Monday, October 28, 2013

Late arrival

On Saturday I ran all of the marked trails on Turkey, which amounts to a half marathon, more or less. I started with the longest loop at a leisurely pace, taking each smaller loop at a faster pace, until I finished on the red trail at my 5k race pace. It was a good workout and leaves me confident for the Turkey and Taturs 25k in two weeks. It''l be interesting to get an objective reading on how much (if at all) I've improved my speed on the trails since I last ran this in 2011.
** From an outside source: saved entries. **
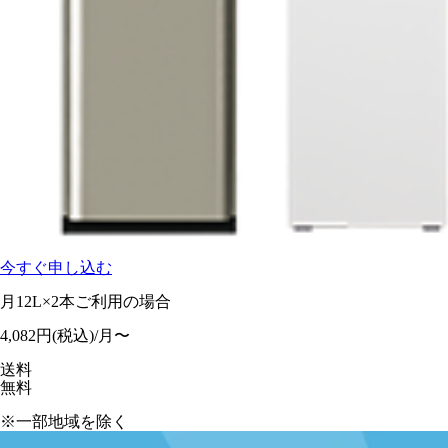
今すぐ申し込む
月12L×2本ご利用の場合
4,082
円
(税込)/月〜
送料
無料
※一部地域を除く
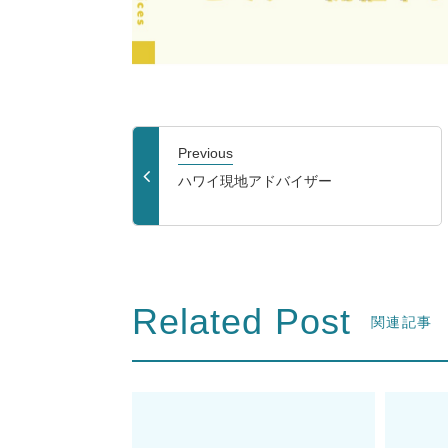
Previous
ハワイ現地アドバイザー
Related Post
関連記事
Fall comes late here in Oklahoma and it has taken me about as long to figure out what to do with my running this season. The trip out to Pumpkin Holler wasn't an option, so I focused my efforts closer to home. For a time I was working towards the Tulsa's Route 66 Marathon, justifying all the pavement as a qualifier for Pikes Peak.
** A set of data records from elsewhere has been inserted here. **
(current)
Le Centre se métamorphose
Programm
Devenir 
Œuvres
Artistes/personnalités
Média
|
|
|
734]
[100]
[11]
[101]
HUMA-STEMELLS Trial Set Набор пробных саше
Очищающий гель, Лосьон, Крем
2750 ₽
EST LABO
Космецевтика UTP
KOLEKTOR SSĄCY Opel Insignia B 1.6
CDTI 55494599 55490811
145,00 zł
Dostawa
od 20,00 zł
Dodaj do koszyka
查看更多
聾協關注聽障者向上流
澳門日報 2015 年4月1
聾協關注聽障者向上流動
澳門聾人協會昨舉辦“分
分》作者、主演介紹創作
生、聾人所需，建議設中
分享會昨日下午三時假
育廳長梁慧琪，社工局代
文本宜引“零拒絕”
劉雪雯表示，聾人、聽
That turned out to be a bad idea, as I quickly burned out from running all those miles on the paths around the river. Everybody has rough patches while training, but I sensed something was wrong when even the idea of of Route 66 sounded like yet another boring Saturday run. A one-hundred dollar long run, mind you. So I cut back on the mileage, hit the trails more, and focused on what inspires me. A little late, perhaps, but better than never.
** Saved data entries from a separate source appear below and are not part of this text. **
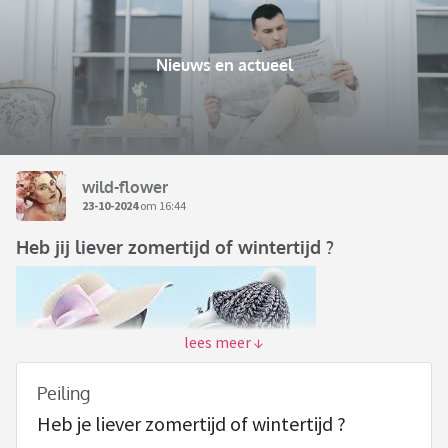
Nieuws en actueel
wild-flower
23-10-2024
om 16:44
Heb jij liever zomertijd of wintertijd ?
Peiling
Heb je liever zomertijd of wintertijd ?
So now the plan is to run Turkey and Taturs, then the "Double Half" marathon in December. At least half of that one is on the trails, and I can still qualify for the Pikes Peak Marathon. After that its a matter of keeping the mileage up until Post Oak Challenge 50k in Feb.

The foggy quality of the photos is from sweat condensation on the lense. Carrying the camera inside the hydration belt and underneath a jacket was not a very smart move.

Until next time, "may your trails be crooked, winding, lonesome, dangerous, leading to the most amazing view."

Monday, October 21, 2013


Pilgrimage is a universal human experience. The pilgrim sets out on a journey to a place of spiritual significance, seeking forgiveness, enlightenment, healing, a new identity, etc. Curiously, these places are often associated with water.

On the morning of the first frost, I set out on a pilgrimage of sorts. In a gulch on Turkey Mountain there is a place I dub “Lynx Falls”. It’s a smoothed out slide of limestone that remains dry for most of the year, but after a series of rains, morphs into a beautiful cascade. With all the rain we've had lately, there was a slight chance that the falls would be active.

A typical pilgrim, I ran the trails with a lot on my mind; a lot of unanswered questions about the future. Perhaps things could be sorted out at the falls, I told myself.

Alas, there was no running water that morning. Life questions remained unanswered for another day.

And yet... the soft light captured in the hoar frost, the wispy vapor blanketing the ponds, and the crisp air provided a measure of solace.

 Peace found on the journey. I suppose that’s all we can really ever ask for.